Momentum builds for mobile investment app Abra after a recent announcement to roll out worldwide investment access. People in 155 countries around the world will be able to invest in stocks, ETFs, commodities, cryptocurrencies, and fiat currencies from a single application on their smartphone.

The effort seeks to bring easy access to financial markets to all citizens of the world by democratizing access to investments and construct equal access to growing wealth.
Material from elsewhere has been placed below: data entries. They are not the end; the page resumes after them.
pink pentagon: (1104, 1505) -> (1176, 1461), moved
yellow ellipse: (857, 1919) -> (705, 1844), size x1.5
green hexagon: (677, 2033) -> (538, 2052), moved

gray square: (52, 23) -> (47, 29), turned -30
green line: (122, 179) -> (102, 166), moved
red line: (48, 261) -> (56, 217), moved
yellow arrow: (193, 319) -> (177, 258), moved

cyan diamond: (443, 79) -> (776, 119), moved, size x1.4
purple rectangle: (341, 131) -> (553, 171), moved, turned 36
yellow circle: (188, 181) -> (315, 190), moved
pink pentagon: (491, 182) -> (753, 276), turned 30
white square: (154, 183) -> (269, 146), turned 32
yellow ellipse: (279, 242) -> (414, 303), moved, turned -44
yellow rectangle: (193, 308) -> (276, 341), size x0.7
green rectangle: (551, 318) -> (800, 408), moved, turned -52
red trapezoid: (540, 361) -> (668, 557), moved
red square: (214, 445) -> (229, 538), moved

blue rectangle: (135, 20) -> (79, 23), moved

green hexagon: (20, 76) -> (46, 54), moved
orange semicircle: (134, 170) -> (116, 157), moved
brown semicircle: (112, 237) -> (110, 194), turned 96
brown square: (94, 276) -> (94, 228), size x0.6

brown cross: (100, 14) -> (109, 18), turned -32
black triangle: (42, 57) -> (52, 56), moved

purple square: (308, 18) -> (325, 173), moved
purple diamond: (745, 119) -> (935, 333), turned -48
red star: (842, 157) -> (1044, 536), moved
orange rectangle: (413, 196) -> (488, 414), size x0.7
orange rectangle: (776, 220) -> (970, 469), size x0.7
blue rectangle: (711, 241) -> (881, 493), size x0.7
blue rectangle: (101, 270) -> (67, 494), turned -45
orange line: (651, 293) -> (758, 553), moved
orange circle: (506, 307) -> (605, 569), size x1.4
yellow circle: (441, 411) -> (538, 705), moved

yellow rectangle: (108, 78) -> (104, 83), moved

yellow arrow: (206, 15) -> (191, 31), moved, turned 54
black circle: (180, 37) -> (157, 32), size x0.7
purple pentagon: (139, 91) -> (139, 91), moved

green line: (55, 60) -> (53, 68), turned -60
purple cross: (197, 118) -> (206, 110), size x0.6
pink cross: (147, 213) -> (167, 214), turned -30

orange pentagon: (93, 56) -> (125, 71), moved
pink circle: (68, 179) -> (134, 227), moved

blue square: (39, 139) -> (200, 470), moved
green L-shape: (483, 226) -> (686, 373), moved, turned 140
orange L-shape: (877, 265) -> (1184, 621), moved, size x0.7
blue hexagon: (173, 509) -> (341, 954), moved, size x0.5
Abra’s website claims their “vision is to open access to the global financial system and drive greater financial inclusion.” Through the decentralization of finance and financial products, Abra users can buy and invest in hundreds of assets they may not have had access to previously. How can this be though? How can a single platform navigate the legal regulation of 155 countries and offer its product worldwide?

Abra has invented its own form of synthetic asset to avoid the scrutiny of regulatory agencies. When a user deposits funds, those funds are automatically converted to Bitcoin or Litecoin and protected and enabled by the blockchain.

From there, the assets are stored in a multi-signature contract with Abra that effectively creates a stablecoin to ensure user funds are safe from price volatility in the crypto space.

When the user is ready to start investing in stocks, ETFs, or any of the other assets, Abra similarly utilizes smart contracts to carry out these trades.

Abra allows you to own a contract that is a bet on an underlying asset instead of owning the asset itself. Rather than acting as a normal broker or exchange — and subjecting itself to harsher regulation, Abra uses smart contracts to produce the same effect as owning the underlying asset.

So why is this method of investing such a big deal? Abra Founder, Bill Barhydt comments on how “it’s legally impossible for one company to make it easy for people 150 countries to buy stocks where you physically hold the stuff.”

Given the impossibility of navigating countless jurisdictions, it’s simply easier to use Bitcoin as a reserve currency to bet on assets because it produces the same net effect for investors. Even those who are not interested in cryptocurrency or are too scared to own it themselves are able to use the platform without worry.

When a contract is sold, funds are converted back to a fiat currency of choice, and if a user “owns” a stock that pays dividends, they are still entitled to receive them. All of this occurs without the user ever truly owning the shares.

To maintain concurrency with markets, Abra partners with CBOE and Xignite to procure real-time data that is used to determine accurate prices for contracts.

In using bitcoin as a reserve currency for their platform, Abra is enabling a window for Bitcoin to perform an important function that defines something as money. Bitcoin is now a unit of account, a specific currency used to measures the value of things.

This function, along with user exposure to crypto assets through traditional investment products will create what Barhydt called a “halo effect.”

Hopefully, people will realize the functionality in Bitcoin — if nothing else — through their use of the platform.

An important feature of the Abra wallet is allowing user ownership of private keys. This non-custodial wallet architecture frees users from third-party security risks and vulnerabilities. Abra does this by utilizing the Bitcoin blockchain and providing unique recovery phrases for each wallet.

The individual is in control of their own phrase and allowed transparency, liquidity, and security of their funds. Rather than follow the model of other exchanges, Abra has embraced the individual financial sovereignty that defines the Bitcoin vision. Rather than mimicking a bank account, Abra seeks to replace the need for institutions to hold and manage one’s money.